Task brief
After locating the line that contains "Основной состав" in the data below, set down exactly that line and each one after it through the line that contains "Google Tag Manager, UET", and nothing more.

Study material
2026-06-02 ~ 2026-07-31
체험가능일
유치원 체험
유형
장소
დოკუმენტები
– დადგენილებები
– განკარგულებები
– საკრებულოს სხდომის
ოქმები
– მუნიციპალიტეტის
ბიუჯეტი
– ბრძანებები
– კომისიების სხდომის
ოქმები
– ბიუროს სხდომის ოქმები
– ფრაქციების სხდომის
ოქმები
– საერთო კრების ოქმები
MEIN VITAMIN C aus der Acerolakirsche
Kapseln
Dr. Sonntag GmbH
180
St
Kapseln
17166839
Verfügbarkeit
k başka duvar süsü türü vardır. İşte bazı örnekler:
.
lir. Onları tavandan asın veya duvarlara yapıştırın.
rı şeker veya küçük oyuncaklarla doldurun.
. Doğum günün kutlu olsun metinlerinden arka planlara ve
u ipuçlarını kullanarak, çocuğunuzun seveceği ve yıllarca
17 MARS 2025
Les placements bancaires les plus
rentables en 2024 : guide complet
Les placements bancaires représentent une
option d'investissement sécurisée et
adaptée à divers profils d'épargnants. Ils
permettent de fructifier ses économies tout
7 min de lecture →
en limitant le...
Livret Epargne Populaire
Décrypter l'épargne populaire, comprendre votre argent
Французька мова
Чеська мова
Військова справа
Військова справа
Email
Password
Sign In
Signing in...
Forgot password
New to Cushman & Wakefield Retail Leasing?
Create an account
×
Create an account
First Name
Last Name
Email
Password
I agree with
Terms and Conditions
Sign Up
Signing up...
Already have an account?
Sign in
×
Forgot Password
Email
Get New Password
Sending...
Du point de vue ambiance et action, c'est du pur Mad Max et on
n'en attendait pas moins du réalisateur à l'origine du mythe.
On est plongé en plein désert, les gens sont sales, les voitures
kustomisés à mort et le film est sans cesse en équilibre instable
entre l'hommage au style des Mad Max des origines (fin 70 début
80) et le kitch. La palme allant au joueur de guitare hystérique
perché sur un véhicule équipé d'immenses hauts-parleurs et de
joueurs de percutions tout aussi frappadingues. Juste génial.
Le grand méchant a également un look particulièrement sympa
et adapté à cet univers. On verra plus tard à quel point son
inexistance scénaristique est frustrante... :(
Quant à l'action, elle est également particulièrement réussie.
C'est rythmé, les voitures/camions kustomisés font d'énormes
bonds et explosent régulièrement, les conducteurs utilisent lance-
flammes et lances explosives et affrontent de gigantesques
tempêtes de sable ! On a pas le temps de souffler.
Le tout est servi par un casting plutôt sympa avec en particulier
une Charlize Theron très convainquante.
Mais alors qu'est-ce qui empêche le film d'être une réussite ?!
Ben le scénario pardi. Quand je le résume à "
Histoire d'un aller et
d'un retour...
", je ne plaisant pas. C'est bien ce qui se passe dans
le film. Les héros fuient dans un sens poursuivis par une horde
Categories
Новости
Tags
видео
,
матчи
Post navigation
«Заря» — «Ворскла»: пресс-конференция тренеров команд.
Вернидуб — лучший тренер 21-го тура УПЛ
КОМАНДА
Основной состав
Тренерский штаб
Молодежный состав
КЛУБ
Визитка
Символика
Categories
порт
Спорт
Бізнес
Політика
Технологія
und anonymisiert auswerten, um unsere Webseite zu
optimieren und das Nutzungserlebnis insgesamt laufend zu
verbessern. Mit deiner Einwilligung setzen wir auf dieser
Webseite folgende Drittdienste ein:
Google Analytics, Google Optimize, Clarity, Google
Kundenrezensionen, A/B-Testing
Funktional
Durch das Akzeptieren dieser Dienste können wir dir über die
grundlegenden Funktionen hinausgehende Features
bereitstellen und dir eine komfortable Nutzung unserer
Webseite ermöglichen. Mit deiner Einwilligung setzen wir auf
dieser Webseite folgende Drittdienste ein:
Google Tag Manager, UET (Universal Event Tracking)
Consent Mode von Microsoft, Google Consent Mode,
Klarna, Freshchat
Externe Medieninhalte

Output of the exercise
Основной состав
Тренерский штаб
Молодежный состав
КЛУБ
Визитка
Символика
Categories
порт
Спорт
Бізнес
Політика
Технологія
und anonymisiert auswerten, um unsere Webseite zu
optimieren und das Nutzungserlebnis insgesamt laufend zu
verbessern. Mit deiner Einwilligung setzen wir auf dieser
Webseite folgende Drittdienste ein:
Google Analytics, Google Optimize, Clarity, Google
Kundenrezensionen, A/B-Testing
Funktional
Durch das Akzeptieren dieser Dienste können wir dir über die
grundlegenden Funktionen hinausgehende Features
bereitstellen und dir eine komfortable Nutzung unserer
Webseite ermöglichen. Mit deiner Einwilligung setzen wir auf
dieser Webseite folgende Drittdienste ein:
Google Tag Manager, UET (Universal Event Tracking)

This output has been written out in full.